En réponse, le Ministre rappelle en effet que la réponse Ciot ne porte que sur la détermination de l’actif successoral, et qu’elle est donc sans incidence sur la qualification éventuelle de donation indirecte. Celle-ci est « taxable aux droits de mutation à titre gratuit au nom du donataire », explique le ministère de l’Economie, dans une réponse publiée au JO du Sénat du 10 janvier.  « De manière générale, la souscription d’un contrat d’assurance-vie est susceptible de constituer une donation indirecte en l’absence d’éléments contredisant l’intention libérale du souscripteur ».

Indépendamment de l’assurance-vie, des conventions matrimoniales adaptées trouvent toute leur place au sein du foyer.

Le Ministère de l’Économie et des finances calme les inquiétudes

Réponse du Ministère de l’Économie et des finances publiée dans le JO Sénat du 10/01/2019 – page 131 :

« Cette réponse, qui porte ainsi sur la détermination de l’actif successoral pour l’établissement des droits dus par les héritiers de l’époux prédécédé, est sans incidence sur la qualification éventuelle de donation indirecte, taxable aux droits de mutation à titre gratuit au nom du donataire, de la transmission réalisée via le contrat d’assurance vie au bénéfice de l’autre conjoint.

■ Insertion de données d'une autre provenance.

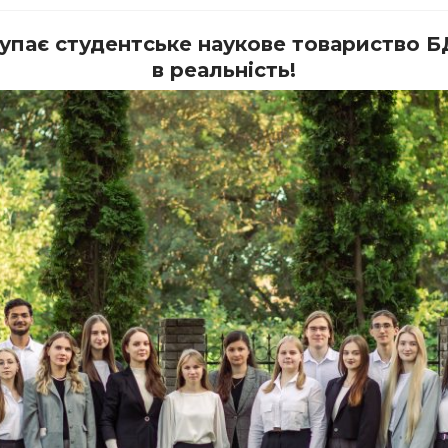
тупає студентське наукове товариство 
в реальність!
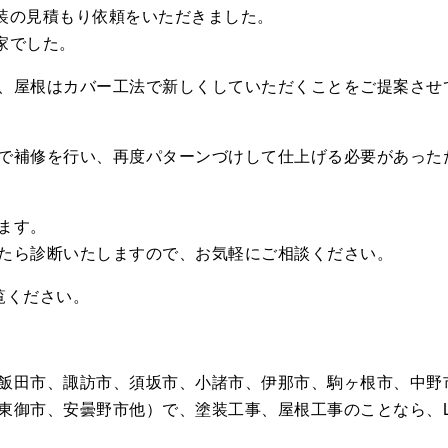
装の見積もり依頼をいただきました。
家でした。
、屋根はカバー工法で新しくしていただくことをご提案させ
で補修を行い、再度パターンづけして仕上げる必要があった
ます。
たら診断いたしますので、お気軽にご相談ください。
覧ください。
飯田市、諏訪市、須坂市、小諸市、伊那市、駒ヶ根市、中野
東御市、安曇野市他）で、塗装工事、屋根工事のことなら、L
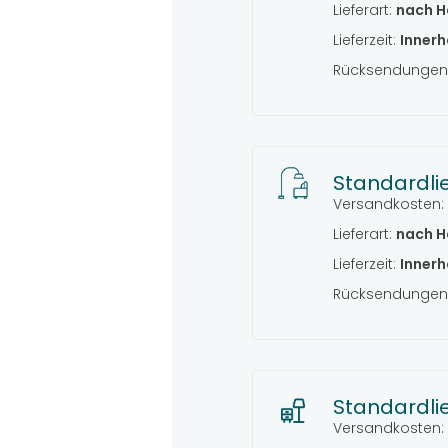
Lieferart:
nach H
Lieferzeit:
Innerh
Rücksendungen 
Standardli
Versandkosten:
Lieferart:
nach H
Lieferzeit:
Innerh
Rücksendungen 
Standardli
Versandkosten:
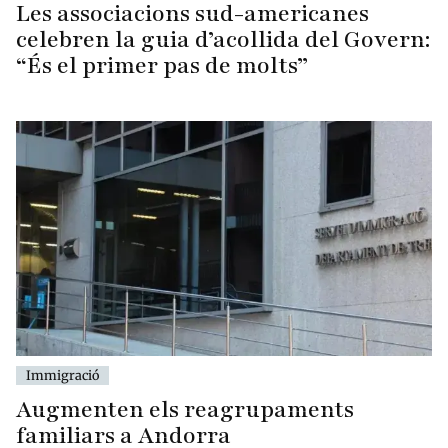
Les associacions sud-americanes
celebren la guia d’acollida del Govern:
“És el primer pas de molts”
Immigració
Augmenten els reagrupaments
familiars a Andorra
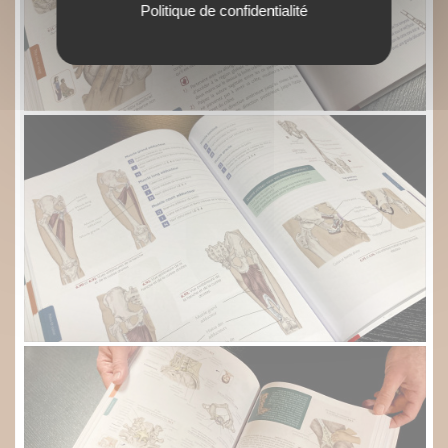
Politique de confidentialité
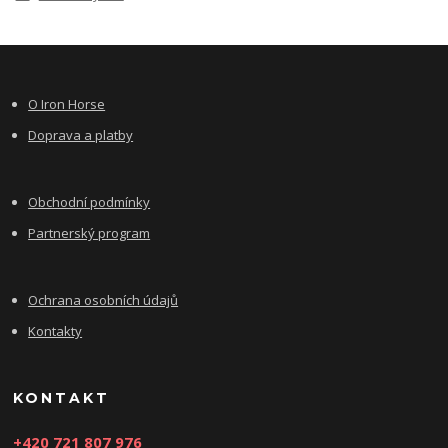
O Iron Horse
Doprava a platby
Obchodní podmínky
Partnerský program
Ochrana osobních údajů
Kontakty
KONTAKT
+420 721 807 976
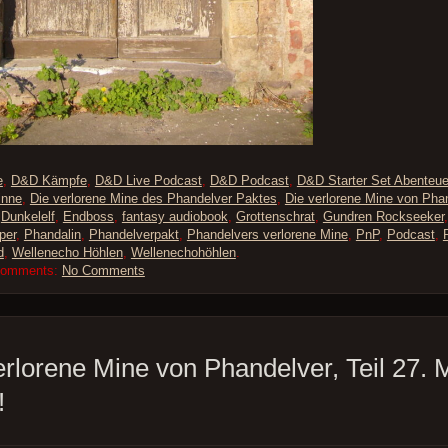
e
,
D&D Kämpfe
,
D&D Live Podcast
,
D&D Podcast
,
D&D Starter Set Abenteue
inne
,
Die verlorene Mine des Phandelver Paktes
,
Die verlorene Mine von Pha
,
Dunkelelf
,
Endboss
,
fantasy audiobook
,
Grottenschrat
,
Gundren Rockseeker
per
,
Phandalin
,
Phandelverpakt
,
Phandelvers verlorene Mine
,
PnP
,
Podcast
,
d
,
Wellenecho Höhlen
,
Wellenechohöhlen
.
Comments:
No Comments
erlorene Mine von Phandelver, Teil 27.
!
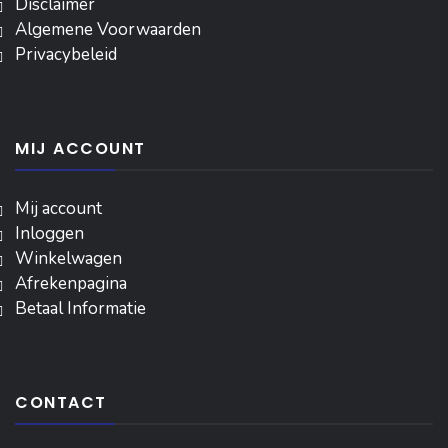
Disclaimer
Algemene Voorwaarden
Privacybeleid
MIJ ACCOUNT
Mij account
Inloggen
‎Winkelwagen
Afrekenpagina
Betaal Informatie
CONTACT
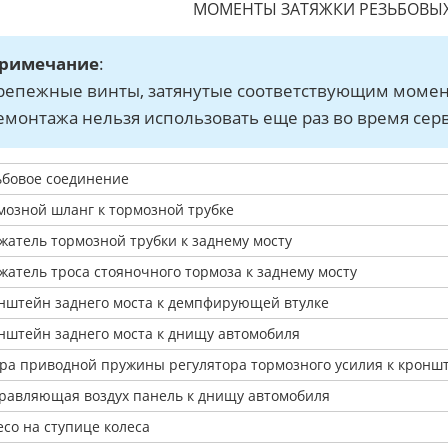
МОМЕНТЫ ЗАТЯЖКИ РЕЗЬБОВЫ
римечание
:
репежные винты, затянутые соответствующим моменто
емонтажа нельзя использовать еще раз во время сер
ьбовое соединение
мозной шланг к тормозной трубке
жатель тормозной трубки к заднему мосту
жатель троса стояночного тормоза к заднему мосту
нштейн заднего моста к демпфирующей втулке
нштейн заднего моста к днищу автомобиля
ра приводной пружины регулятора тормозного усилия к кронш
равляющая воздух панель к днищу автомобиля
есо на ступице колеса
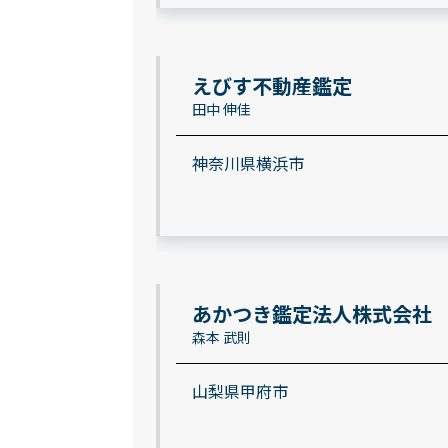
えびす不動産鑑定
田中 伸佳
神奈川県横浜市
あかつき鑑定法人株式会社
森本 武則
山梨県甲府市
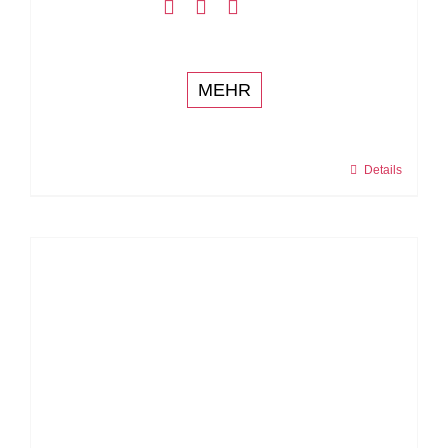
MEHR
Details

Elle ne saurait donc permettre de présumer qu’un contrat co-souscrit par des époux communs en biens dont le dénouement normal est le décès du second conjoint ne peut constituer une donation indirecte. En effet, de manière générale, la souscription d’un contrat d’assurance-vie est susceptible de constituer une donation indirecte en l’absence d’éléments contredisant l’intention libérale du souscripteur. »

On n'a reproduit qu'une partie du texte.